WORK TO COMPLETE: The entries below contain a line with "Contact us to discuss your" and a line with "Solving Common Issues When". Quote exactly those two lines and all lines between them.

☆ ☆ ☆ ☆

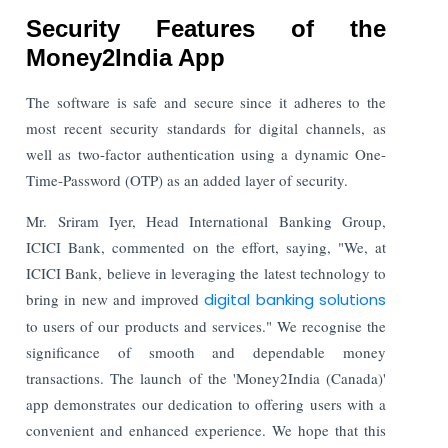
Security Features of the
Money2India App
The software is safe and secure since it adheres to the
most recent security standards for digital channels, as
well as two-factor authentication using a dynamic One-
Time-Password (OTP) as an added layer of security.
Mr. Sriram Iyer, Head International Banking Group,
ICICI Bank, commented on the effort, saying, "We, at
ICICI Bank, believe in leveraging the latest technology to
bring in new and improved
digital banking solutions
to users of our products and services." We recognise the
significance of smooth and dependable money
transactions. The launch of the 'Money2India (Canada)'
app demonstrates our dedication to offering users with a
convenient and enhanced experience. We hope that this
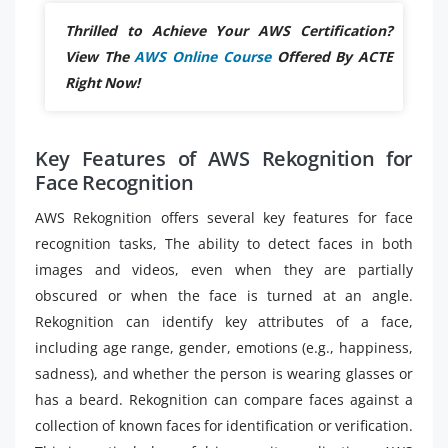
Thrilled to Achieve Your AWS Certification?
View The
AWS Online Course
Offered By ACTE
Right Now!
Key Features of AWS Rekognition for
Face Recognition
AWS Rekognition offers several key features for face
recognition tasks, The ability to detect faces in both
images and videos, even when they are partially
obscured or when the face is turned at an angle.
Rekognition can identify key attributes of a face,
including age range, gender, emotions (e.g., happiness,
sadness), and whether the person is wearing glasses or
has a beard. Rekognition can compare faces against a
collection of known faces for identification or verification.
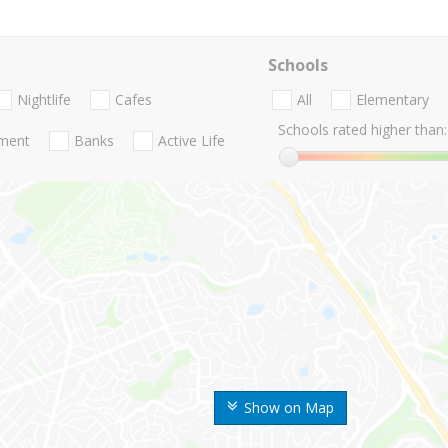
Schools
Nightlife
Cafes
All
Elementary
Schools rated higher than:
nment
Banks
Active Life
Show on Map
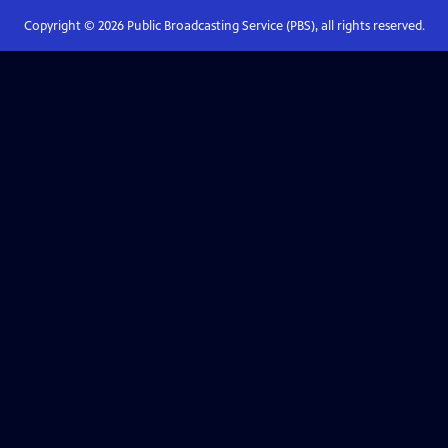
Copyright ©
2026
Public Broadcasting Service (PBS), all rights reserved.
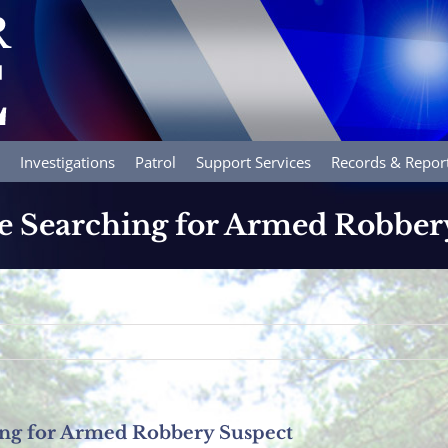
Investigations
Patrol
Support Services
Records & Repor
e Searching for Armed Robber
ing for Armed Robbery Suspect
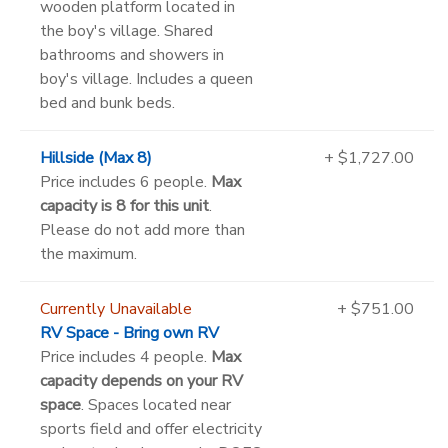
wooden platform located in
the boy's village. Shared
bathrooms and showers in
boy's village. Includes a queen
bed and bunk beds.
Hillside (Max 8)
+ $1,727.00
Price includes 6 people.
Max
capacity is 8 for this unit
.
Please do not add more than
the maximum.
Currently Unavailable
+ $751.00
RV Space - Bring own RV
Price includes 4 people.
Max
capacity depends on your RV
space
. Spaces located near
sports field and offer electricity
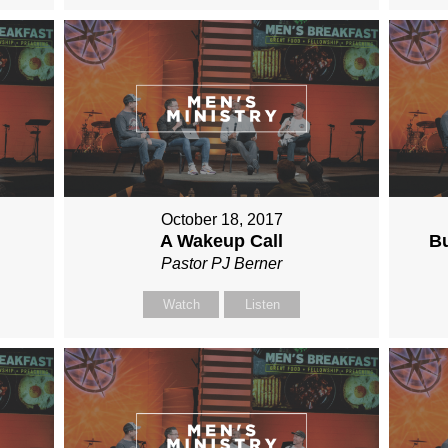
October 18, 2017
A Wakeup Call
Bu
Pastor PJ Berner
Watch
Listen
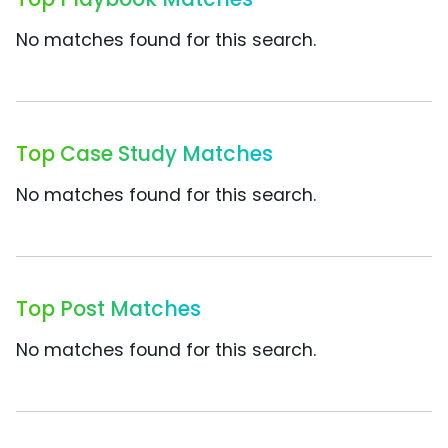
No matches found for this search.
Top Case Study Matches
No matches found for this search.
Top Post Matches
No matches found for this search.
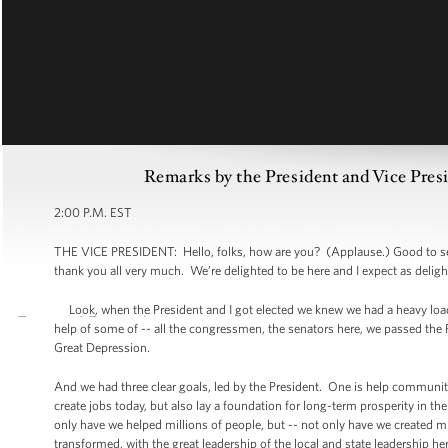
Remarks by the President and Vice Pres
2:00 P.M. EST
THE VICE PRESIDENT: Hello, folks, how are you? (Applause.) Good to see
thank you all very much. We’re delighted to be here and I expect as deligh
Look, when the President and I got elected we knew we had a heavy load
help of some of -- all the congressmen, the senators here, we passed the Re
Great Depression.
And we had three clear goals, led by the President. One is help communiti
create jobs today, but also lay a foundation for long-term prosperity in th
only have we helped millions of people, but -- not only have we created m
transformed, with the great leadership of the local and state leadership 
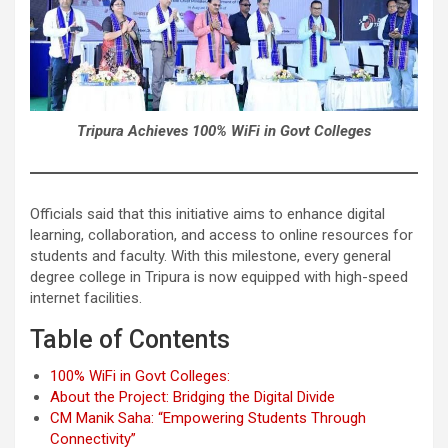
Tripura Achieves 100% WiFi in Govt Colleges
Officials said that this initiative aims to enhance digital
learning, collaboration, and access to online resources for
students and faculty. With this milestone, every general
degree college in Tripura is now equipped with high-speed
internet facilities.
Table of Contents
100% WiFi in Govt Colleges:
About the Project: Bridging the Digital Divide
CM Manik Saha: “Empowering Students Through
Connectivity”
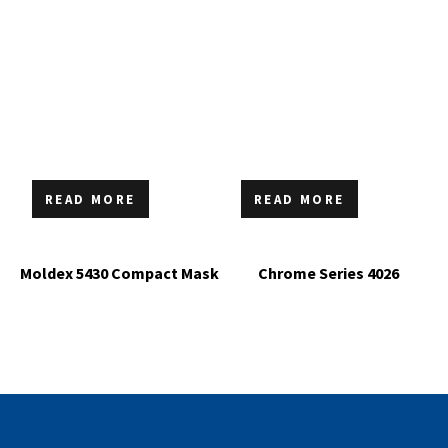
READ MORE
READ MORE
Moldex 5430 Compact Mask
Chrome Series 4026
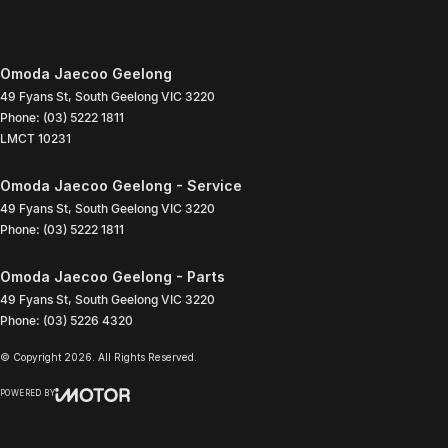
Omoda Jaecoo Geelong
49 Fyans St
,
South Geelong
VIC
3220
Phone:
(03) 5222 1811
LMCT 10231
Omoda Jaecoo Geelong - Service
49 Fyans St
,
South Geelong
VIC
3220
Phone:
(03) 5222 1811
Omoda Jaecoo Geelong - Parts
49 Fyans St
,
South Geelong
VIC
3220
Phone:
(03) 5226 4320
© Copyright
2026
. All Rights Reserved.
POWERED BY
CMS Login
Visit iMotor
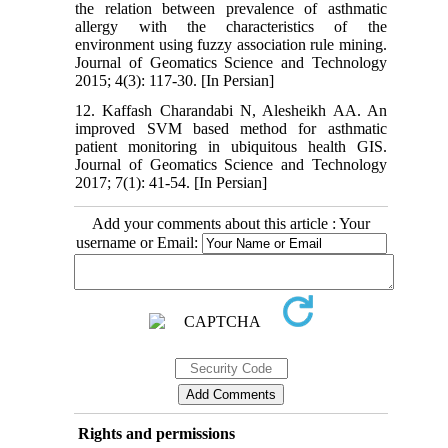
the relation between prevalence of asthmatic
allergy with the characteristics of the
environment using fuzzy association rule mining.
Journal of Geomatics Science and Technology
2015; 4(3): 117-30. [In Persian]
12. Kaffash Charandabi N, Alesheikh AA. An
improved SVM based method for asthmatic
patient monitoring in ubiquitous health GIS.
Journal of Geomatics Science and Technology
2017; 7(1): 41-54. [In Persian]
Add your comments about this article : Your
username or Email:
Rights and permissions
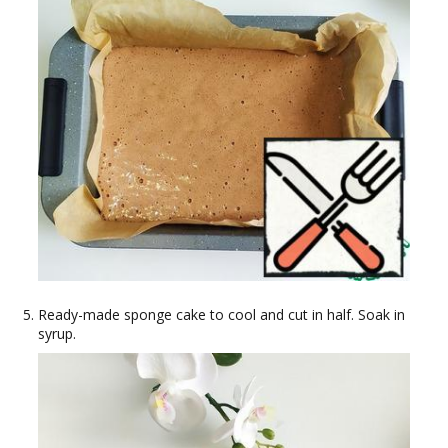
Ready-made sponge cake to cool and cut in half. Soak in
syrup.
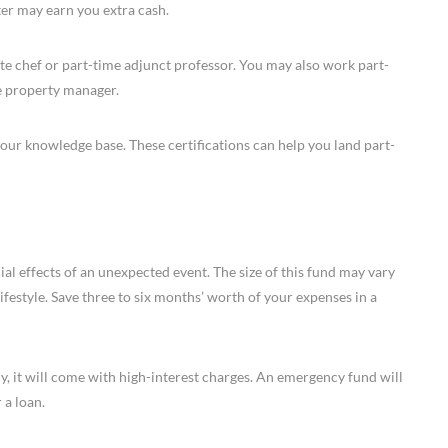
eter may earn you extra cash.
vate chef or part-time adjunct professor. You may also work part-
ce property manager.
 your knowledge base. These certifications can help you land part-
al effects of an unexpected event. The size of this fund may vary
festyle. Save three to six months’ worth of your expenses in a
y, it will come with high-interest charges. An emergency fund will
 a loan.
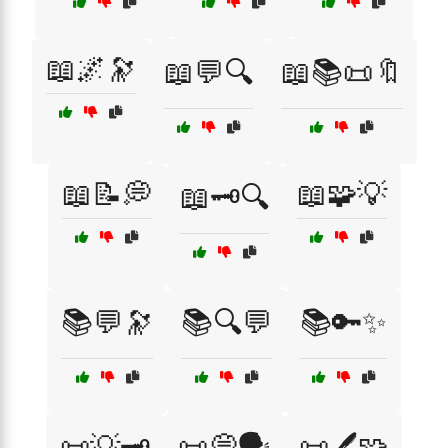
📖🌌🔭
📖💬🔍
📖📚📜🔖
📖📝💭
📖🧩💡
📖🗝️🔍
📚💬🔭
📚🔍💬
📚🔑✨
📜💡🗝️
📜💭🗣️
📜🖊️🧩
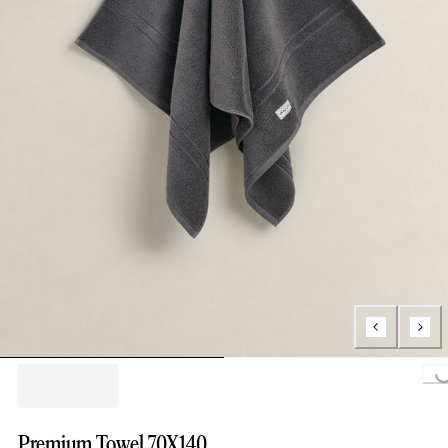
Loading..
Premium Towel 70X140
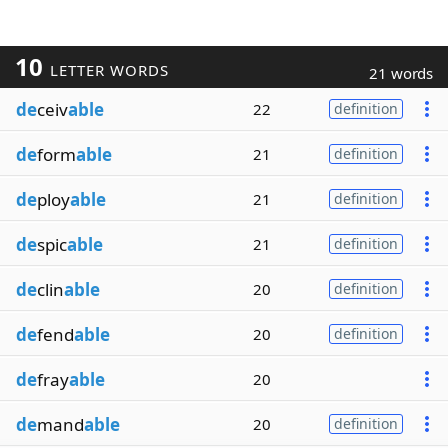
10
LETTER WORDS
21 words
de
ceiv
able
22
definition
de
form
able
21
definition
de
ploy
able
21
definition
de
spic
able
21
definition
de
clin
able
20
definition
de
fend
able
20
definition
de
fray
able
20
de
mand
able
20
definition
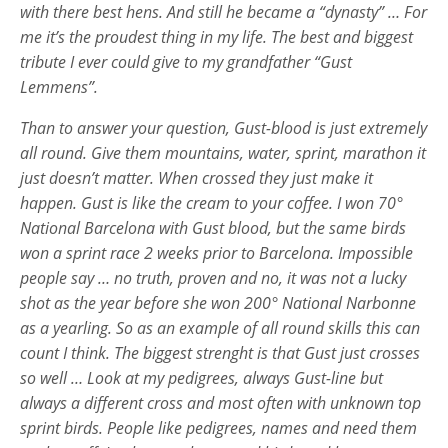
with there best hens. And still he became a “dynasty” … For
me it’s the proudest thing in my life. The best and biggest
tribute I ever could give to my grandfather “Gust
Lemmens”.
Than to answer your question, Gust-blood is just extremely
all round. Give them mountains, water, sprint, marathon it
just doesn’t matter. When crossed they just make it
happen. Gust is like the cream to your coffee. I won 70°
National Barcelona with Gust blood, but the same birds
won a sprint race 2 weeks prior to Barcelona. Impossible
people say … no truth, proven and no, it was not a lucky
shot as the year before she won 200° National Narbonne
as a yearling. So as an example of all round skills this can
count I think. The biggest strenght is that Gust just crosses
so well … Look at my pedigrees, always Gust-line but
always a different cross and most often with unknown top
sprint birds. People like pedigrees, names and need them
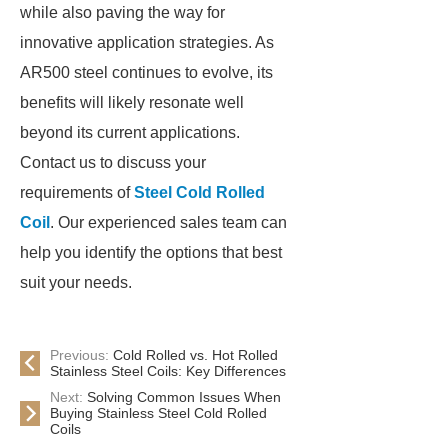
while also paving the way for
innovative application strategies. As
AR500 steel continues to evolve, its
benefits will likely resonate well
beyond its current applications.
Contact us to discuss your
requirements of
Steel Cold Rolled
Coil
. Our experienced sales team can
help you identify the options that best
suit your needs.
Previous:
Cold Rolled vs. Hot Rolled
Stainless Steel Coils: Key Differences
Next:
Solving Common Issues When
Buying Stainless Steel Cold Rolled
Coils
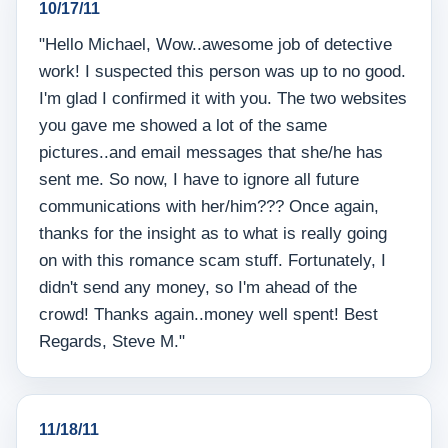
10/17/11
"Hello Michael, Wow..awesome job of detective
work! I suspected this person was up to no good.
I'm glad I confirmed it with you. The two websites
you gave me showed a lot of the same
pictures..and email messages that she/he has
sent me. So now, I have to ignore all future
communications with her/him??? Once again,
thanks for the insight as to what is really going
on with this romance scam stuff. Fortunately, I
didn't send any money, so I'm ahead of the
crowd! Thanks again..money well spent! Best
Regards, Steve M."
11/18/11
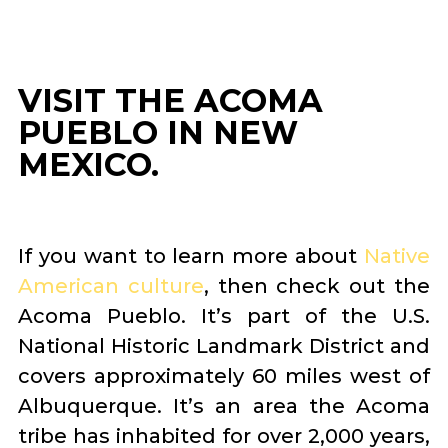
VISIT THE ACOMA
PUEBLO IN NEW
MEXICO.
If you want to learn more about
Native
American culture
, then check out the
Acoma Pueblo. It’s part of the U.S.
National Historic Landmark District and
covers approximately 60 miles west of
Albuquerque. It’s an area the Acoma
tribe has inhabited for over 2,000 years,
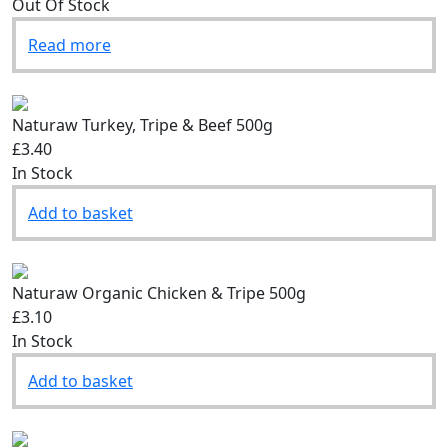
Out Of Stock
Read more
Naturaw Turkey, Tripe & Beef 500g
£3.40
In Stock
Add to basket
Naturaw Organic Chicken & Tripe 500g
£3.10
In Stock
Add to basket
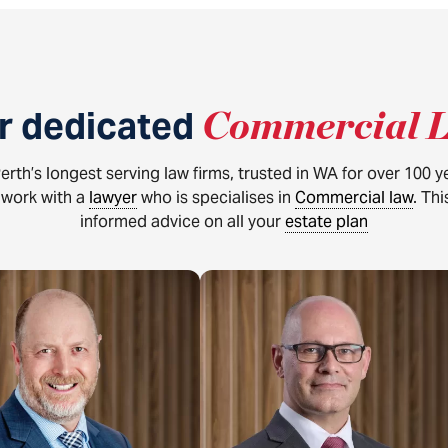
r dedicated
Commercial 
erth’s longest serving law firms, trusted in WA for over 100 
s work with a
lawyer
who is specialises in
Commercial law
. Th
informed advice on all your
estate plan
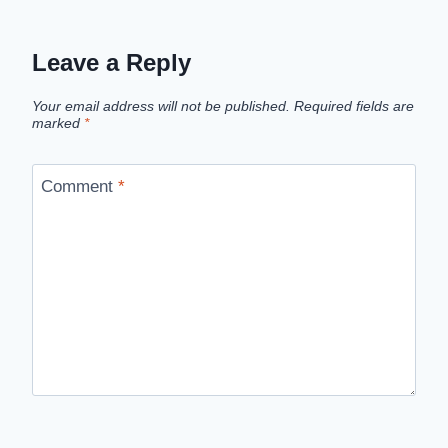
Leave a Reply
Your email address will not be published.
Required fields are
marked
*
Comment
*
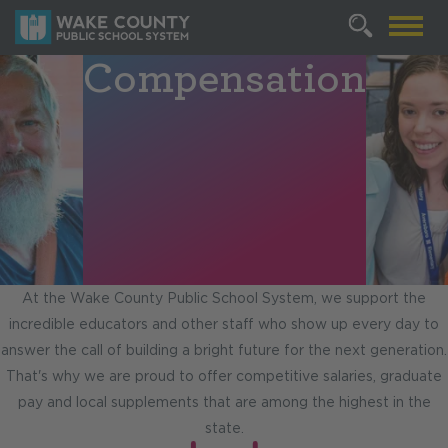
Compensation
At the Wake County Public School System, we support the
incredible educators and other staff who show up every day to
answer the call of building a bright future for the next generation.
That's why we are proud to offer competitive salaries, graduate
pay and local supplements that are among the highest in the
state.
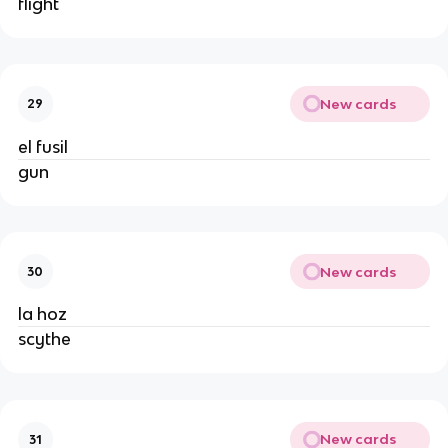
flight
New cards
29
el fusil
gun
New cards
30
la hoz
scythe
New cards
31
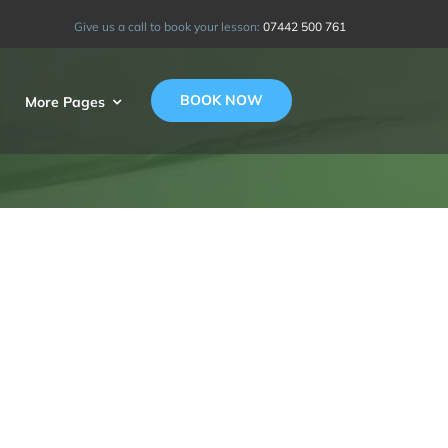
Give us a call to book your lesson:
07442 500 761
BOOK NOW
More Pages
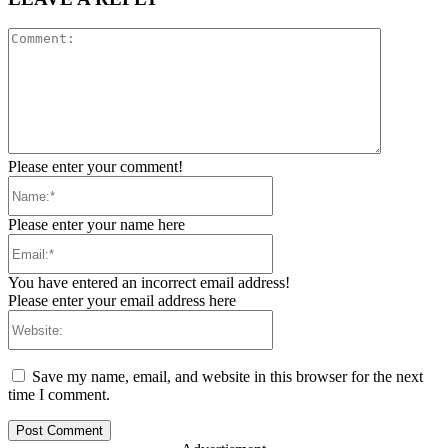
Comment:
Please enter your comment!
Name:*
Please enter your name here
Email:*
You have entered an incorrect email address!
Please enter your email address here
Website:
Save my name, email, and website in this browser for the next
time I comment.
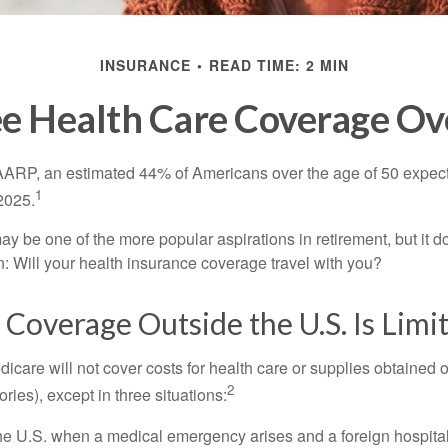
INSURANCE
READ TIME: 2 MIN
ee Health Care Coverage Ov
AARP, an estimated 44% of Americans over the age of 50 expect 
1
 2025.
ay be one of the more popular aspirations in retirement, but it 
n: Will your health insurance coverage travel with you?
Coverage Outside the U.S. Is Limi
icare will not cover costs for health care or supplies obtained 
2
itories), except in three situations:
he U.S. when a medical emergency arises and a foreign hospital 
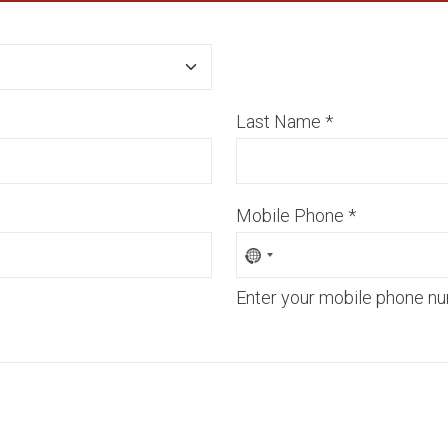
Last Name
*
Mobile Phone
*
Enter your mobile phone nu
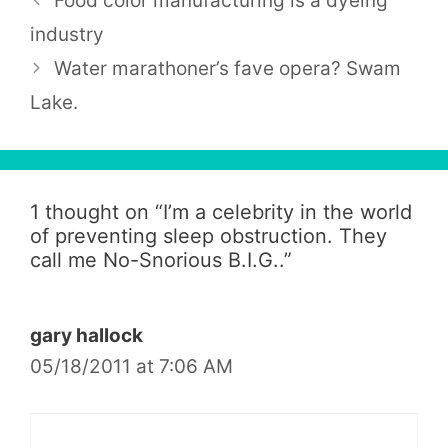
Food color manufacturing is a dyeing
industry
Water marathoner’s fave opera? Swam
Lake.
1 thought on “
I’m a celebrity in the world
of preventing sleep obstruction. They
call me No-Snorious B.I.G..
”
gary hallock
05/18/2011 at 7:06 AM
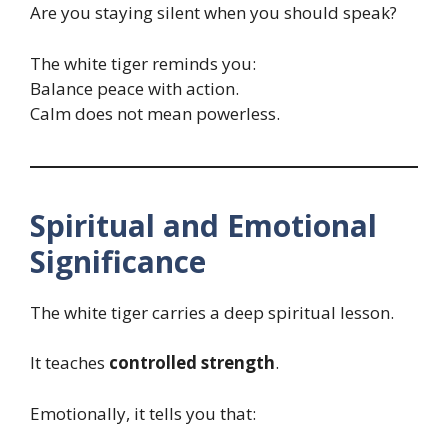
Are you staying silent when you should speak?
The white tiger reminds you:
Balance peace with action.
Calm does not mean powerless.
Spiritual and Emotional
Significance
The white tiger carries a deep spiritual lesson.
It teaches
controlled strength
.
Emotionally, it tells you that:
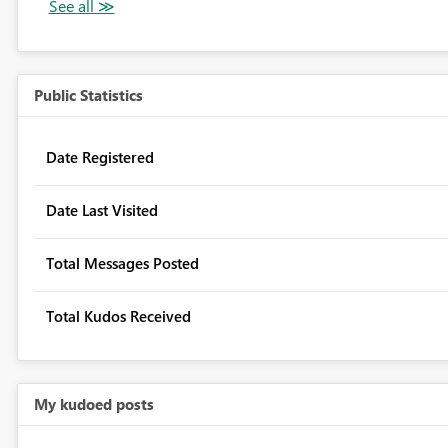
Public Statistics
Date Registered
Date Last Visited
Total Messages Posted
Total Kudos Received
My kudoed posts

☆ ☆ ☆ ☆

ANSWER SPACE:
Contact us to discuss your
requirements of
Steel Cold Rolled
Coil
. Our experienced sales team can
help you identify the options that best
suit your needs.
Previous:
Cold Rolled vs. Hot Rolled
Stainless Steel Coils: Key Differences
Next:
Solving Common Issues When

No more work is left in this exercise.